◆ **Task brief**: If a record holds a picture, drop the picture and return the rest of the record word for word.

◆ **Task inputs**:
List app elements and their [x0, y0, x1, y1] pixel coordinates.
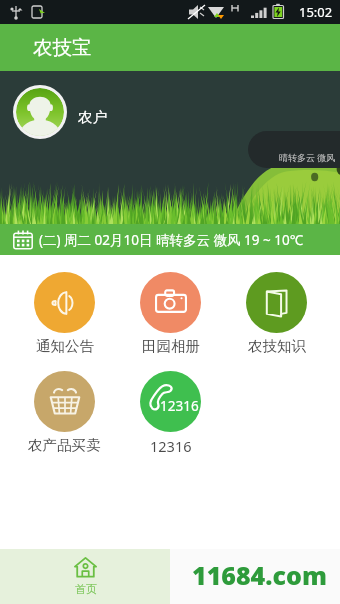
- staticText: 首页: [75, 582, 97, 596]
- staticText: 晴转多云 微风: [279, 151, 336, 163]
- button[interactable]: 田园相册: [136, 270, 205, 357]
- staticText: 12316: [160, 397, 199, 415]
- staticText: 通知公告: [36, 337, 94, 355]
- staticText: 12316: [150, 436, 192, 456]
- staticText: 田园相册: [142, 337, 200, 355]
- staticText: 15:02: [299, 3, 333, 21]
- staticText: 11684.com: [192, 558, 327, 592]
- button[interactable]: 12316: [136, 369, 205, 458]
- staticText: 农技知识: [248, 337, 306, 355]
- button[interactable]: 农技知识: [242, 270, 311, 357]
- staticText: (二) 周二 02月10日 晴转多云 微风 19 ~ 10℃: [39, 231, 304, 249]
- button[interactable]: 通知公告: [30, 270, 99, 357]
- button[interactable]: 农产品买卖: [24, 369, 105, 456]
- staticText: 农产品买卖: [28, 436, 101, 454]
- button[interactable]: 首页: [0, 549, 170, 604]
- staticText: 农技宝: [33, 35, 92, 60]
- button[interactable]: Profile: [16, 88, 64, 136]
- staticText: 农户: [78, 108, 107, 126]
- button[interactable]: 晴转多云 微风: [248, 131, 340, 168]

◆ **Solution**:
List app elements and their [x0, y0, x1, y1] pixel coordinates.
- staticText: 首页: [75, 582, 97, 596]
- staticText: 晴转多云 微风: [279, 151, 336, 163]
- button[interactable]: 田园相册: [136, 270, 205, 357]
- staticText: 12316: [160, 397, 199, 415]
- staticText: 通知公告: [36, 337, 94, 355]
- staticText: 12316: [150, 436, 192, 456]
- staticText: 田园相册: [142, 337, 200, 355]
- staticText: 15:02: [299, 3, 333, 21]
- staticText: 11684.com: [192, 558, 327, 592]
- button[interactable]: 12316: [136, 369, 205, 458]
- staticText: 农技知识: [248, 337, 306, 355]
- button[interactable]: 农技知识: [242, 270, 311, 357]
- staticText: (二) 周二 02月10日 晴转多云 微风 19 ~ 10℃: [39, 231, 304, 249]
- button[interactable]: 通知公告: [30, 270, 99, 357]
- button[interactable]: 农产品买卖: [24, 369, 105, 456]
- staticText: 农产品买卖: [28, 436, 101, 454]
- button[interactable]: 首页: [0, 549, 170, 604]
- staticText: 农技宝: [33, 35, 92, 60]
- button[interactable]: Profile: [16, 88, 64, 136]
- staticText: 农户: [78, 108, 107, 126]
- button[interactable]: 晴转多云 微风: [248, 131, 340, 168]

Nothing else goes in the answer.